Acordei meio confuso, tomei meu café da manhã, li o jornal do dia e sai
para o trabalho como de costume. No caminho a mesma paisagem de concreto poluída cercava-me sem poesia. Os carros tocavam sua música de costume, as
pessoas seguiam como zumbis a algum lugar e a cidade, que se dizia viva pelas
pessoas estarem indo ao trabalho, ou saindo para resolver seus problemas, na
verdade estava morta. A vida que passa pela janela nunca é vida, é uma
aparência de normalidade, mas essa não passa de uma repetição medíocre dos
seres humanos, que de tanto repetir parece normal.

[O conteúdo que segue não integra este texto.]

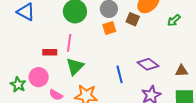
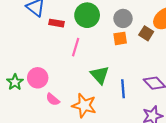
red rectangle: (50, 52) -> (57, 23), moved
green triangle: (75, 66) -> (100, 75), moved, turned -36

Aumentei um pouco mais o volume do som e fingi não perceber as pessoas ao
redor... de olho no trânsito, era automático o movimento de acelerar o carro e
desacelerar, indo no embalo da sinfonia do trânsito da cidade. A vida passava
devagar naquela manhã.
As pessoas em seus carros conversavam, algumas sorriam, outras olhavam as
horas com inquietude preocupadas em chegar na hora. O tempo não passava. A
vida, simplesmente era igual.
Depois de algum tempo perdido na lenta marcha dos carros, como se
estivéssemos numa marcha de um filme de Stanley Kubrick, em que os objetos se
mexiam harmoniosamente ao som de uma sinfônica, mas na minha realidade, a única
música que tocava era o barulho da cidade, cheguei ao trabalho. Liguei meu
computador, acessei o login sem pensar, os dedos simplesmente sabiam as teclas
que deveriam tocar, como um músico que ensaiara por diversas vezes a sua música
e na hora do show sabia exatamente o que fazer, sabia tanto que tinha perdido o
tesão de tocar aquela música, pois não havia mais emoção, apenas a repetição
mecânica para não desafinar e errar.
Nos dez primeiros minutos tudo parecia tranqüilo, as responsabilidades
com a sempre crescente papelada, o som de um bom dia automático e enjoado,
revelando que a pessoa era obrigada a dizer aquela palavra e a outra obrigada a
responder...
De repente faltou-me ar, os dedos pararam nos teclados e a única coisa
que eu conseguia ouvir era o bater acelerado do coração: eu tinha perdido a
capacidade de imaginar.
Não conseguia abstrair nada, a mera reflexão, ou um pouco de sonhos,
nada! Tudo aparecia para mim como o presente nu e cru, como num niilismo
sufocante. Olhava para a tela do computador e simplesmente sabia o que devia
fazer, olhava para a hora e sabia que horas eram, eu entendia o mundo que me
cercava. Eu não conseguia imaginar o mundo, sonhar soluções, procurar
significados ou pensar no futuro. A capacidade de imaginação foi roubada por
alguém que não sabia, não lembrava. Alguma criatura mágica roubou algo tão
precioso de mim, que fazia agüentar o tédio de uma vida sempre igual e com os
compassos marcados. A reflexão também tinha desaparecido. Eu vivia, apenas
isso.
Tentei imaginar coisas simples, desde qual seria o placar do jogo, até
realizar um sonho. Nada aparecia em minha mente, eu tinha virado um simples
reprodutor de atitudes que eu já sabia aonde levariam. Não pensava em
conseqüências, em medos, em prazeres. Vivia.
Olhava para minha mão e via todas as linhas, entendia o significado de
cada linha, mas não conseguia pensar nisso, apenas reproduzia. Durante muito
tempo eu tinha tentado escrever como o Ernest Hemingway, mas a capacidade de
imaginação, agora afetada, prejudicaria o desempenho de um soldado das idéias e
dos pensamentos mais obscuros. Tinha perdido a capacidade de sonhar.
Sem rumor, sem poder saber o rumo, sem refletir sobre o que era bom para
mim... Esse emprego me agradava? Minha vida é de felicidade? Para onde irei? O
que fazer com este livro? Aonde chegarei fazendo isso?
Todas as perguntas ficaram sem resposta, como também sem resposta ficou
minha vida. Entrei na dança das pessoas comuns e normais, que vivem esperando
uma resposta pronta para tudo, e não procuram nada que lhes agrade. Passei a
sobreviver em cada dia.
Minha produtividade aumentou, minha concentração também, nunca mais
perderia tempo com besteiras e coisas que não sejam relevantes, eu tinha virado
um escravo de meu próprio pensamento, prisioneiro da própria rotina e dos medos
tão mal consolidados. Sobrevivia, mas não vivia.